Best of luck to you,and leave that house of horrors.

Specializes in Nursing assistant.

We don't want to add to your discouragement. Please know that we feel for you and are praying the best for your future.

Specializes in Telemetry.

I think this is probably a blessing in disguise for you.

That said, you mention that you keep getting fired from every job you get... that would be cause for me to take a moment of pause, be brutally honest with myself and reflect on how I contributed to losing the jobs and how I can improve. You may find you really were completely innocent, or you may find that when you are really honest with yourself that you contributed in someway, and use that as an opportunity to grow and better prepare yourself for your next position.

Best of luck to you!

Specializes in ER, ICU, Infusion, peds, informatics.
i think this is probably a blessing in disguise for you.

that said, you mention that you keep getting fired from every job you get... that would be cause for me to take a moment of pause, be brutally honest with myself and reflect on how i contributed to losing the jobs and how i can improve. you may find you really were completely innocent, or you may find that when you are really honest with yourself that you contributed in someway, and use that as an opportunity to grow and better prepare yourself for your next position.

best of luck to you!

i agree completely, and was getting ready to say something similar.

op, you say you "keep getting fired." is that more than the two jobs you talked about here?

if it is the two situations you talked about here, i wouldn't worry about it too much. nusring homes can be very difficult places to work. the dynamics between the staff memebers themseleves, and the dynamics between the staff and the patient familes, can take some getting used to.

however, if there are more instances where you have been fired (and don't feel like you need to tell us -- you don't) then some reflection is most definitely in order.

you say you are a student. does your school have a career center? i highly recommend spending some time with a career counselor. tell him about your employment history, and get some good, objective feedback.

if you can, talk to the don of this facility, (or maybe the rn supervisor for your shift) about what went wrong. if it truely is just the lpns word against yours, and they are believing her, then fine. but maybe there are some other things that you arn't aware of.

at any rate, listen with an open mind, and thank them for their time. no matter how off-base or untrue the feedback is, just leave it at that. nursing is a small world, and you might encounter one of them again after you have your rn. you don't want to leave them with a negative impression.

then think about the feedback you were given. be honest with yourself, and apply what you can learn from.

again, good luck to you. as others have said, nursing can be tough, no matter the rank. developing a thick skin, and good self-evaluation skills now will serve you well.

I think this is probably a blessing in disguise for you.

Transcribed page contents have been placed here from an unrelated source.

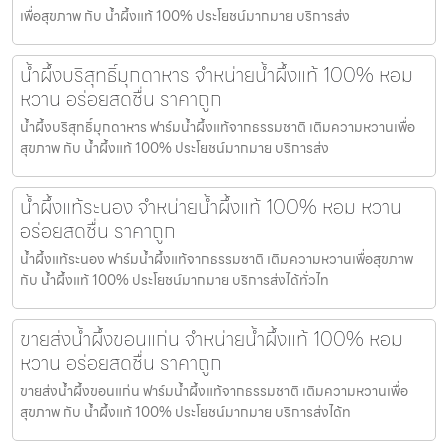
เพื่อสุขภาพ กับ น้ำผึ้งแท้ 100% ประโยชน์มากมาย บริการส่ง
น้ำผึ้งบริสุทธิ์มุกดาหาร จำหน่ายน้ำผึ้งแท้ 100% หอม
หวาน อร่อยสดชื่น ราคาถูก
น้ำผึ้งบริสุทธิ์มุกดาหาร ฟาร์มน้ำผึ้งแท้จากธรรมชาติ เติมความหวานเพื่อ
สุขภาพ กับ น้ำผึ้งแท้ 100% ประโยชน์มากมาย บริการส่ง
น้ำผึ้งแท้ระนอง จำหน่ายน้ำผึ้งแท้ 100% หอม หวาน
อร่อยสดชื่น ราคาถูก
น้ำผึ้งแท้ระนอง ฟาร์มน้ำผึ้งแท้จากธรรมชาติ เติมความหวานเพื่อสุขภาพ
กับ น้ำผึ้งแท้ 100% ประโยชน์มากมาย บริการส่งได้ทั่วไท
ขายส่งน้ำผึ้งขอนแก่น จำหน่ายน้ำผึ้งแท้ 100% หอม
หวาน อร่อยสดชื่น ราคาถูก
ขายส่งน้ำผึ้งขอนแก่น ฟาร์มน้ำผึ้งแท้จากธรรมชาติ เติมความหวานเพื่อ
สุขภาพ กับ น้ำผึ้งแท้ 100% ประโยชน์มากมาย บริการส่งได้ท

That said, you mention that you keep getting fired from every job you get... that would be cause for me to take a moment of pause, be brutally honest with myself and reflect on how I contributed to losing the jobs and how I can improve. You may find you really were completely innocent, or you may find that when you are really honest with yourself that you contributed in someway, and use that as an opportunity to grow and better prepare yourself for your next position.

Best of luck to you!

I am trying to reflect on what I done...but what could I have done differently with the LPN??

I did what she said..she told me to go the resident and take them to the bathroom but the resident was sleep and did not want to wake up.

I told her this, but she refused to listen and said she wrote me up for being defiant.

I've been in siutations where the Nurse told me it was okay to do something only to find out that it's against policy but I still get punished for it. Okay...if you can't listen to the damn Charge Nurse WHO can you listen to when no one else is there??